Lumentum reported 72% year-over-year revenue growth in the first nine months of fiscal 2026 to just over $2 billion, with EPS up 4.5x to $5.27, and guided current-quarter revenue to $985 million versus $480.7 million a year ago. Applied Materials posted Q2 revenue of $7.91 billion and EPS of $2.86, and guided to $8.95 billion in revenue and $3.36 in non-GAAP EPS, implying 23% revenue growth and 36% EPS growth in the current quarter. The article argues both stocks remain positioned for further upside from AI-driven spending.
The market is repricing the AI stack from compute-only to compute-plus-connectivity-plus-capacity expansion.

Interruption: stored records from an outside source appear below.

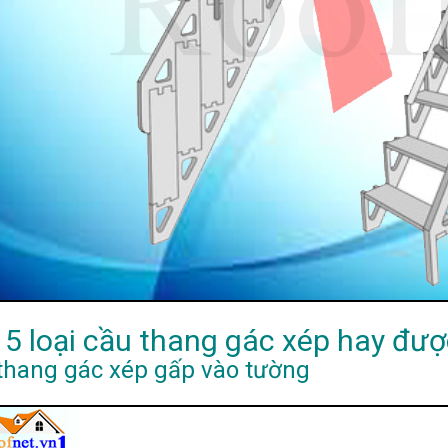
 5 loại cầu thang gác xép hay đư
thang gác xép gấp vào tường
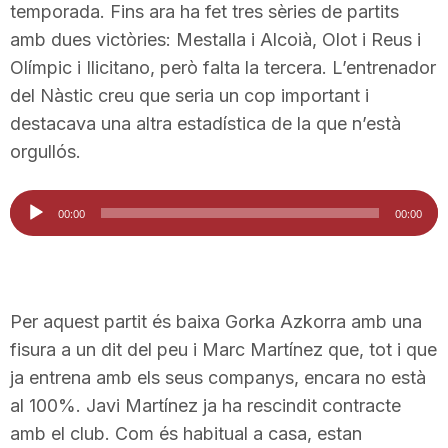
temporada. Fins ara ha fet tres sèries de partits
n
amb dues victòries: Mestalla i Alcoià, Olot i Reus i
Olímpic i Ilicitano, però falta la tercera. L’entrenador
a
del Nàstic creu que seria un cop important i
destacava una altra estadística de la que n’està
orgullós.
Reproductor
00:00
00:00
d'àudio
Per aquest partit és baixa Gorka Azkorra amb una
fisura a un dit del peu i Marc Martínez que, tot i que
ja entrena amb els seus companys, encara no està
al 100%. Javi Martínez ja ha rescindit contracte
amb el club. Com és habitual a casa, estan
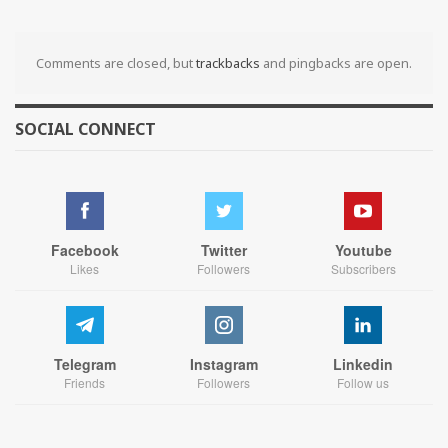
Comments are closed, but
trackbacks
and pingbacks are open.
SOCIAL CONNECT
Facebook
Twitter
Youtube
Likes
Followers
Subscribers
Telegram
Instagram
Linkedin
Friends
Followers
Follow us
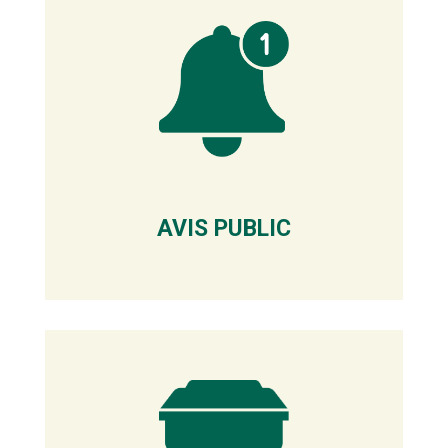
AVIS PUBLIC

That matters because the next leg of AI capex is less about raw accelerator demand and more about removing throughput constraints across data movement, packaging, and process equipment; names tied to those bottlenecks can outperform even if headline GPU spending moderates. The strongest second-order read-through is that every dollar of incremental AI infrastructure spend is increasingly accruing to the picks-and-shovels layer, not just the chip designers.
Lumentum’s move is the cleaner operating leverage story: when network bandwidth becomes the gating item, optical content per server rack rises faster than unit shipment growth. That creates a multi-quarter earnings surprise profile, but also a valuation trap if order growth normalizes even modestly; the stock is now priced for near-flawless execution. Applied Materials is the broader-cycle beneficiary, but its upside depends on a sustained WFE upcycle and on AI-related foundry/DRAM capex staying concentrated rather than dispersing into less favorable nodes.
The consensus seems to underappreciate how uneven the supply chain winners are. If hyperscalers keep shifting spend toward higher-density clusters, component vendors with the best margin mix can outgrow the original equipment names for several quarters, while pure-play semi equipment exposure should lag until foundry customers broaden capex beyond a handful of leading-edge programs. Conversely, if AI capex pauses, these are the first names where multiple compression can outrun fundamental deterioration because expectations are already elevated.
The key risk is not demand collapse but sequencing: a digestion period of 1-2 quarters where bookings remain strong but convert slower than bulls expect. That would likely hit LITE first, then AMAT, and could happen even with intact 12-month fundamentals. The best setup is to own the winners on pullbacks, not strength, and use the group’s momentum to express relative views rather than outright beta.